Doctor of Philosophy (PhD)

Department

College of Arts, Humanities and Social Sciences – Department of Conflict Resolution Studies

First Advisor

Dustin D. Berna

Second Advisor

Neil Katz

Third Advisor

Judith McKay

Abstract

This phenomenological study is aimed at exploring the resilience of human trafficking victims. More specifically, this research study focuses on the experience of female sex trafficking victims through the lese of practitioners who work with them. By understanding the causes that make females vulnerable to be recruited by traffickers, the way they get exploited, as well as how they are able to leave the trafficking situation, this dissertation provides an understanding about the factors that promote healing and resiliency from the trafficking experience. Feminist theory was used to illuminate existing literature on the subject, and data analysis was conducted using the transcendental phenomenological model. The findings provided insight into how the resilience of female sex trafficking victims is predominant in victims who received one- on-one counseling, who joined fellowships and support groups, as well as how the concepts of spirituality facilities their healing and allows them to make sense of their trafficking experience.
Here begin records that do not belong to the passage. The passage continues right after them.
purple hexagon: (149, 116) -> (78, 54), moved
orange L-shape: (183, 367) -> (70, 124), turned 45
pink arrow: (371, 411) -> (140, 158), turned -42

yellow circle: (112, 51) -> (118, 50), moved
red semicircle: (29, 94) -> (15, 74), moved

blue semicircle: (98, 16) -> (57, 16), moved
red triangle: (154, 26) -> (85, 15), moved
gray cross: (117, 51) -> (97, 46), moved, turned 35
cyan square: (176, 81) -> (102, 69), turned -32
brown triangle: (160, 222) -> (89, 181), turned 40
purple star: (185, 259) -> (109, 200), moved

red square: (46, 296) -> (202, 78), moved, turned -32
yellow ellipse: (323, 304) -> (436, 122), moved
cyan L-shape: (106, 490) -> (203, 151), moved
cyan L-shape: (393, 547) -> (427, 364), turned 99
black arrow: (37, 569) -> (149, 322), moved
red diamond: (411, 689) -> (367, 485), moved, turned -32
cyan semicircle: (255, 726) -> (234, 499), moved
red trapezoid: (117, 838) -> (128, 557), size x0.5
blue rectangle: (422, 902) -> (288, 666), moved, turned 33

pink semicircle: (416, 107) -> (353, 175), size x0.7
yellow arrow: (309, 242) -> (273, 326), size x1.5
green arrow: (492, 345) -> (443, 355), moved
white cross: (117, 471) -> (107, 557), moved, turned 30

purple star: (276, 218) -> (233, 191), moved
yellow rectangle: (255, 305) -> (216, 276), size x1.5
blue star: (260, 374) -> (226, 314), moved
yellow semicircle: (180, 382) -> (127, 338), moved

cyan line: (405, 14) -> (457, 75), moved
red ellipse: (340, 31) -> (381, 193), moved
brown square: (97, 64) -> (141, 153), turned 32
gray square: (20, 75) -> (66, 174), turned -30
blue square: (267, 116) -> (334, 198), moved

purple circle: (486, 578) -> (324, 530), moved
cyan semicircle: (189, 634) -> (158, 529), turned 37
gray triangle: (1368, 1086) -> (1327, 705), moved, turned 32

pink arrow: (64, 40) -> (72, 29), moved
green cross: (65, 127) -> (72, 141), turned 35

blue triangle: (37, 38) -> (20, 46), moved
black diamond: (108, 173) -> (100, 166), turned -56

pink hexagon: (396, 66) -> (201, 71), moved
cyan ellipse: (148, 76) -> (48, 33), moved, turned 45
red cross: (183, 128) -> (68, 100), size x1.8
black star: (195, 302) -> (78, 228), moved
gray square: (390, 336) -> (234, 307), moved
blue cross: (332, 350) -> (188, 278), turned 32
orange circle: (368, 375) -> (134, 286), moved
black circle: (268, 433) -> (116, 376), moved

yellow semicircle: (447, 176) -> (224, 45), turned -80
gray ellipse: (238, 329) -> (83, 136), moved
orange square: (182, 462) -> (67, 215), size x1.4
Once sex trafficking victims transitioned from being victims to survivors, helping and supporting other victims provides them with a higher purpose in life and their trafficking experience becomes a story of hope that can help other victims and inspire them to change their lives. They may also choose to use their experience to teach practitioners in the field, contribute to public policies, and towards the greater good of society. These findings are consistent with the achievement of the highest level of happiness according to Spitzer’s levels of happiness theory.